Used Digital Market
The other interesting part about my 2011 blog is how still-struggling OEMs are more warmly embracing the idea of selling their own used or “pre-owned” output devices, be they conventional iron or digital presses. Why fight the online auctioneers that are so prevalent these days? If you can’t beat them, join ’em, seems to be the revamped vendor thinking—thoughts seldom uttered just a few short years ago. Like the rest of us, they’ve done the math: zero percent of zero equals zilch.

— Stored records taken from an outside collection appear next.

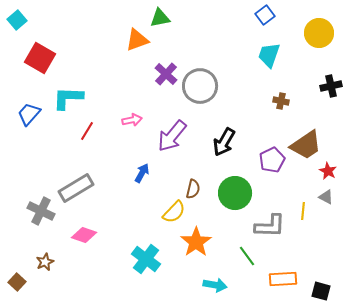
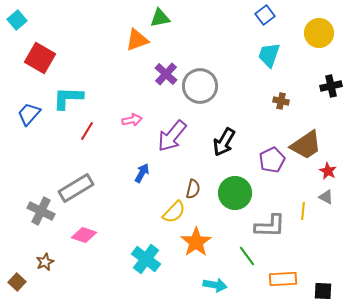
black square: moved 2 px right; rotated 12 degrees counterclockwise
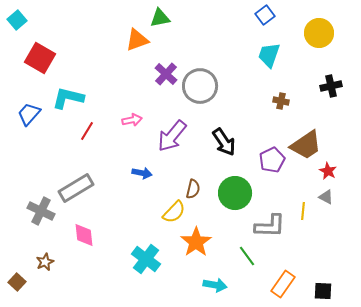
cyan L-shape: rotated 12 degrees clockwise
black arrow: rotated 64 degrees counterclockwise
blue arrow: rotated 72 degrees clockwise
pink diamond: rotated 65 degrees clockwise
orange rectangle: moved 5 px down; rotated 52 degrees counterclockwise
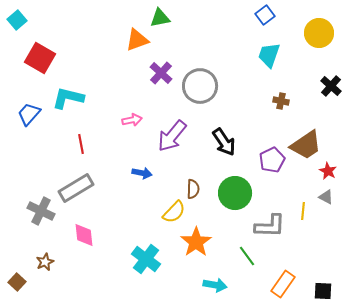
purple cross: moved 5 px left, 1 px up
black cross: rotated 35 degrees counterclockwise
red line: moved 6 px left, 13 px down; rotated 42 degrees counterclockwise
brown semicircle: rotated 12 degrees counterclockwise
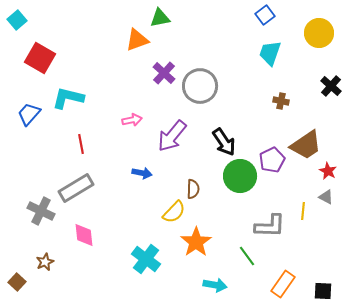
cyan trapezoid: moved 1 px right, 2 px up
purple cross: moved 3 px right
green circle: moved 5 px right, 17 px up
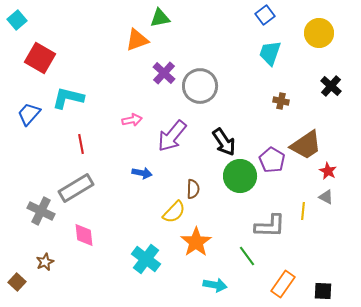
purple pentagon: rotated 15 degrees counterclockwise
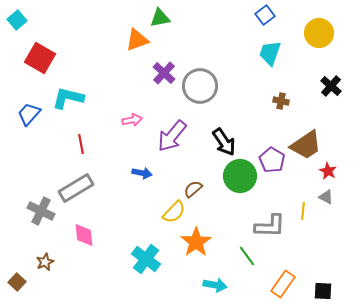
brown semicircle: rotated 132 degrees counterclockwise
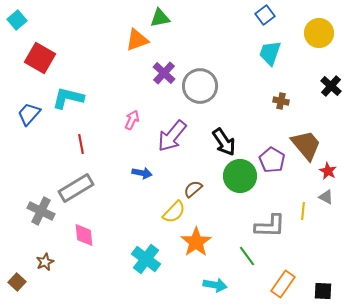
pink arrow: rotated 54 degrees counterclockwise
brown trapezoid: rotated 96 degrees counterclockwise
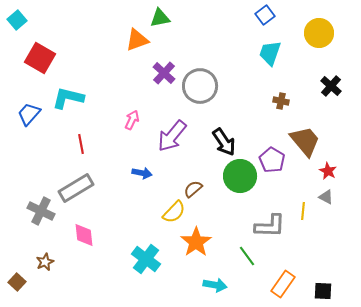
brown trapezoid: moved 1 px left, 4 px up
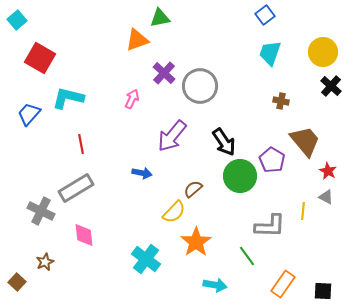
yellow circle: moved 4 px right, 19 px down
pink arrow: moved 21 px up
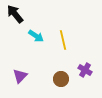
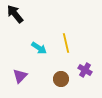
cyan arrow: moved 3 px right, 12 px down
yellow line: moved 3 px right, 3 px down
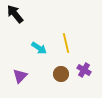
purple cross: moved 1 px left
brown circle: moved 5 px up
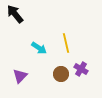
purple cross: moved 3 px left, 1 px up
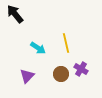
cyan arrow: moved 1 px left
purple triangle: moved 7 px right
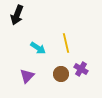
black arrow: moved 2 px right, 1 px down; rotated 120 degrees counterclockwise
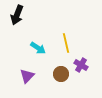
purple cross: moved 4 px up
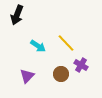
yellow line: rotated 30 degrees counterclockwise
cyan arrow: moved 2 px up
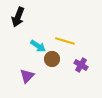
black arrow: moved 1 px right, 2 px down
yellow line: moved 1 px left, 2 px up; rotated 30 degrees counterclockwise
brown circle: moved 9 px left, 15 px up
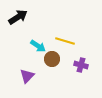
black arrow: rotated 144 degrees counterclockwise
purple cross: rotated 16 degrees counterclockwise
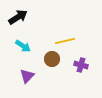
yellow line: rotated 30 degrees counterclockwise
cyan arrow: moved 15 px left
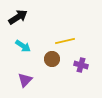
purple triangle: moved 2 px left, 4 px down
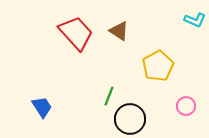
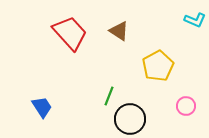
red trapezoid: moved 6 px left
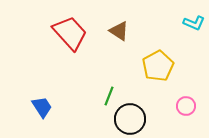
cyan L-shape: moved 1 px left, 3 px down
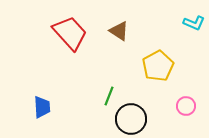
blue trapezoid: rotated 30 degrees clockwise
black circle: moved 1 px right
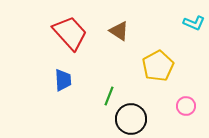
blue trapezoid: moved 21 px right, 27 px up
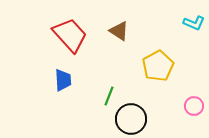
red trapezoid: moved 2 px down
pink circle: moved 8 px right
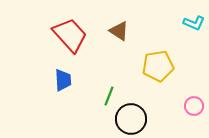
yellow pentagon: rotated 20 degrees clockwise
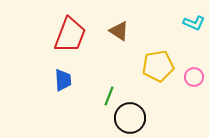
red trapezoid: rotated 63 degrees clockwise
pink circle: moved 29 px up
black circle: moved 1 px left, 1 px up
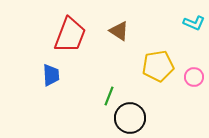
blue trapezoid: moved 12 px left, 5 px up
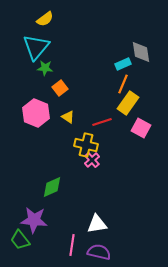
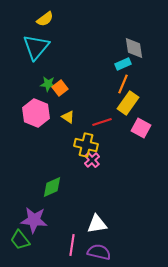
gray diamond: moved 7 px left, 4 px up
green star: moved 3 px right, 16 px down
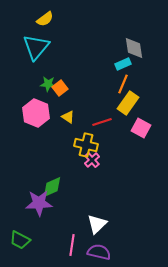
purple star: moved 5 px right, 17 px up; rotated 8 degrees counterclockwise
white triangle: rotated 35 degrees counterclockwise
green trapezoid: rotated 25 degrees counterclockwise
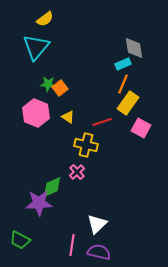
pink cross: moved 15 px left, 12 px down
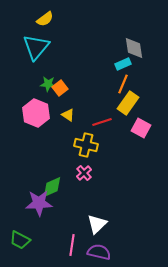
yellow triangle: moved 2 px up
pink cross: moved 7 px right, 1 px down
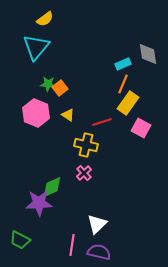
gray diamond: moved 14 px right, 6 px down
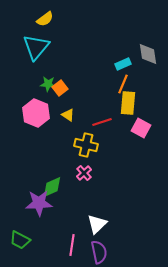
yellow rectangle: rotated 30 degrees counterclockwise
purple semicircle: rotated 65 degrees clockwise
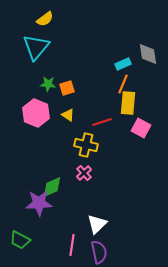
orange square: moved 7 px right; rotated 21 degrees clockwise
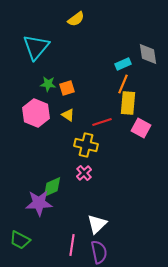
yellow semicircle: moved 31 px right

Seven years ago, Graphic Partners (GP), a 50-employee commercial sheetfed/digital shop in Zion, IL, bought a shiny new HP Indigo press 5000 for producing full-color, personalized direct marketing collateral. For nearly 100 years, the printer had flown undetected by most radar, until HP made a case study out of them. That was then: 2005 seems like the good, old days, after all. Despite the ensuing recession, customer demand for color variable-data printing kept growing.
“We’ve seen high double-digit growth of up to 50 percent,” reports VP Kirk Larsen, who added that approximately 90 percent of his firm’s work today is direct mail. It became a capacity as well as a back-up issue, brought to painful, yet revealing light when their 5000 went down for three days. But Larsen and his GP management team decided they couldn’t afford another Indigo—at least not a new model. They shopped other brands, but preferred the liquid HP ElectroInk’s high reproduction quality, he says.

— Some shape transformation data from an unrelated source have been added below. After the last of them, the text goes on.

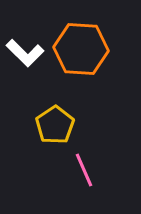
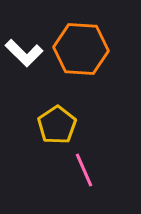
white L-shape: moved 1 px left
yellow pentagon: moved 2 px right
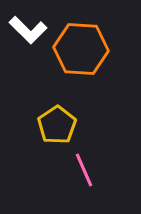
white L-shape: moved 4 px right, 23 px up
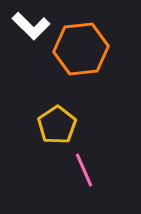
white L-shape: moved 3 px right, 4 px up
orange hexagon: rotated 10 degrees counterclockwise
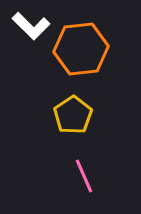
yellow pentagon: moved 16 px right, 10 px up
pink line: moved 6 px down
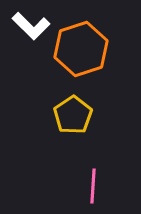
orange hexagon: rotated 12 degrees counterclockwise
pink line: moved 9 px right, 10 px down; rotated 28 degrees clockwise
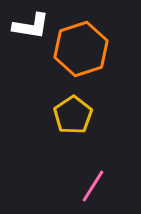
white L-shape: rotated 36 degrees counterclockwise
pink line: rotated 28 degrees clockwise
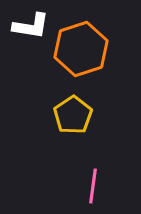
pink line: rotated 24 degrees counterclockwise
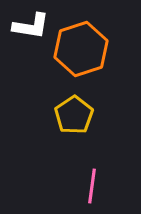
yellow pentagon: moved 1 px right
pink line: moved 1 px left
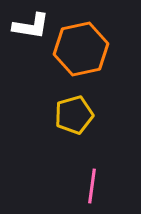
orange hexagon: rotated 6 degrees clockwise
yellow pentagon: rotated 18 degrees clockwise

Eventually, the discussion with their HP rep turned toward reconditioned options, which “would allow us to compete against lower cost alternatives to the HP technology on the light production side,” notes Larsen, whose firm is situated 50 miles due north of Chicago, near the Wisconsin border. “Chicago is a tough market for anyone,” he adds, so GP needed any and every competitive advantage it could get.
Looks Like New
The best thing about buying the reconditioned Indigo, according to Larsen, is that there has been no learning curve. “And you’d think it’s a new press. There was no dust, no oil, the parts looked new,” he says of the pre-owned 5000r (the “r” stands for reconditioned), which was installed last May. “HP even put in a new computer and RIP.” The used machine came with a one-year warranty and is being financed through HP via a short-term (36-month deal), Larsen adds. The “new” addition actually is newer than GP’s first Indigo 5000, which it originally leased, but now owns.
From Hewlett-Packard’s perspective, its reconditioned “r” series presses not only give customers a lower price entry point for an Indigo solution, but they also support the manufacturer’s overall sustainability efforts. Most Indigo presses are sold as leases (with the customer opting to upgrade, return, or purchase the press outright at the end of the lease term), and HP is able to significantly reduce machinery waste through full-press reconditioning of off-lease machines.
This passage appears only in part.